CJI Bobde’s View of Article 32 is Linked to Apex Court’s Vacillation on Basic Structure Doctrine

How and when the court has used the doctrine in its judgments tells us a lot about the approach of the judiciary.

This is the fourth article in a six-part series on the basic structure doctrine – which the Supreme Court of India propounded in 1973 when it said there are features of the constitution which are unamendable by parliament under any circumstances. The Wire is revisiting the doctrine as various aspects of it figure in several important cases currently before the apex court. 

Also read:  Part I / Part II / Part III / Part V / Part VI

§

New Delhi: Chief Justice of India S.A. Bobde’s statement this week that the Supreme Court is keen on discouraging petitioners from resorting to Article 32 of the constitution  has drawn criticism from scholars and practitioners of law for the Article is considered one of the constitution’s basic features.

In L. Chandra Kumar v Union of India (1997), a seven judge bench said that the power of judicial review – vested in the high courts under Article 226 and in the Supreme Court under Article 32 – is an integral and essential feature of the constitution, constituting part of its basic structure. In paragraph 81, the court reiterated the view of Ambedkar – expressed during the constituent assembly debates – that Article 32 is the “heart” and “soul” of the constitution (see the draft Article 25 debate on December 9, 1948, paragraph 7.70.172).
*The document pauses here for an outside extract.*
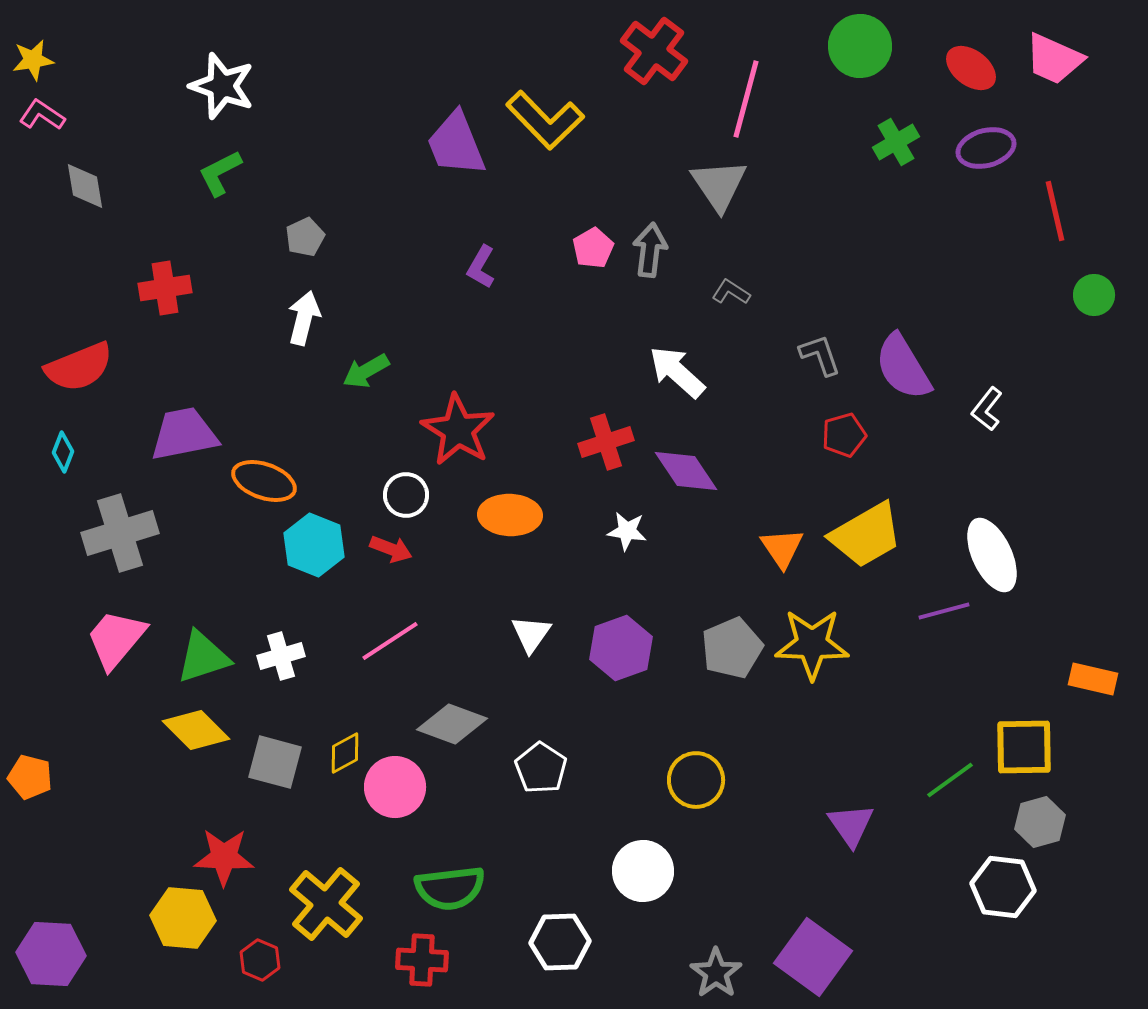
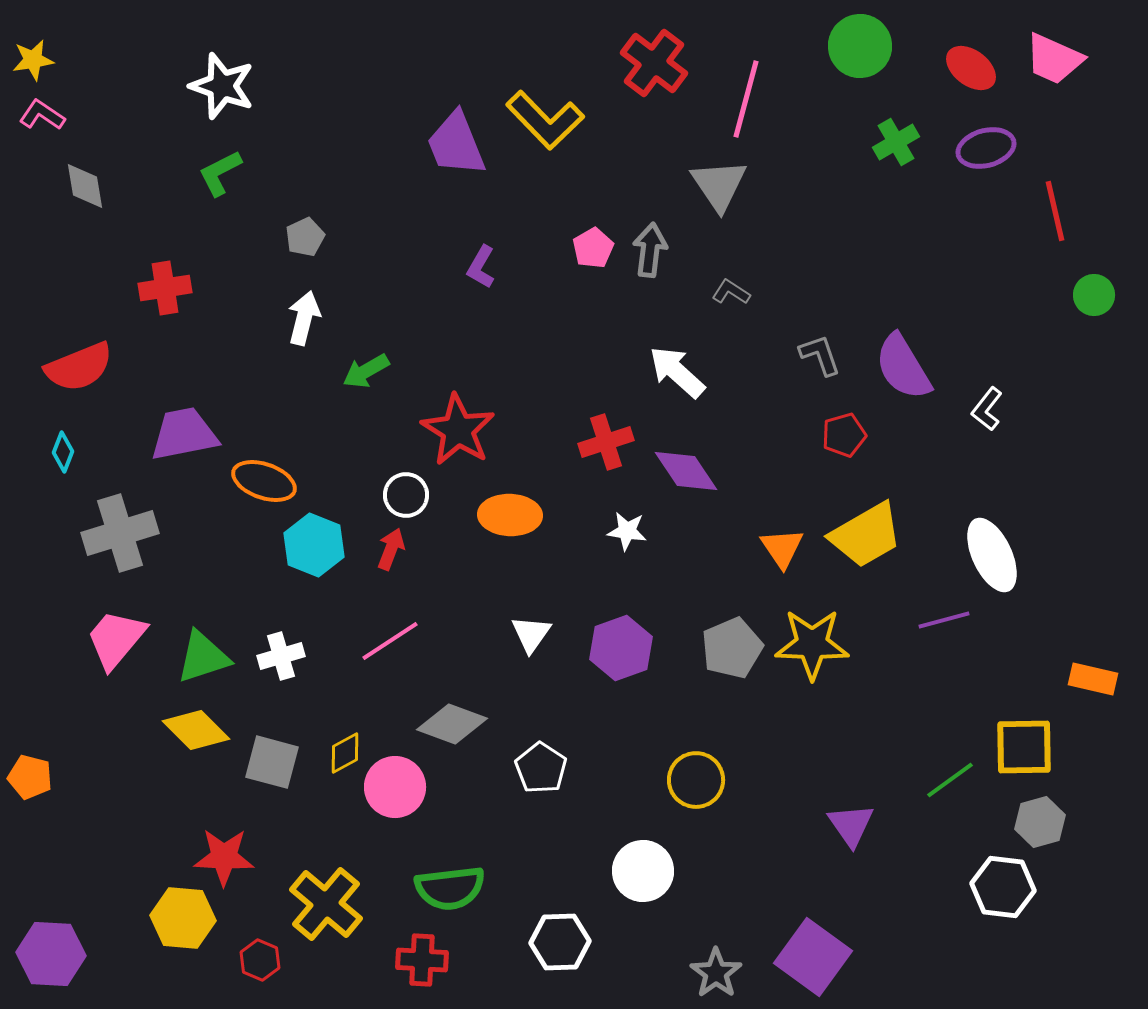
red cross at (654, 51): moved 12 px down
red arrow at (391, 549): rotated 90 degrees counterclockwise
purple line at (944, 611): moved 9 px down
gray square at (275, 762): moved 3 px left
If, as Arun Thiruvengadam suggests in his book, The Constitution of India: A Contextual Analysis, the basic structure doctrine has come to be one of the most momentous innovations of the Indian judiciary, CJI Bobde’s remark indicates a certain judicial hesitation, even unwillingness, to harness its full potential. In the past, the BSD has allowed Indian judges to adopt radical strategies of initiating public interest litigation, using methods such as the creative remedy of continuing mandamus (through which it can keep a case alive even after it has been decided, sometimes for decades, to ensure its implementation).  Not so anymore.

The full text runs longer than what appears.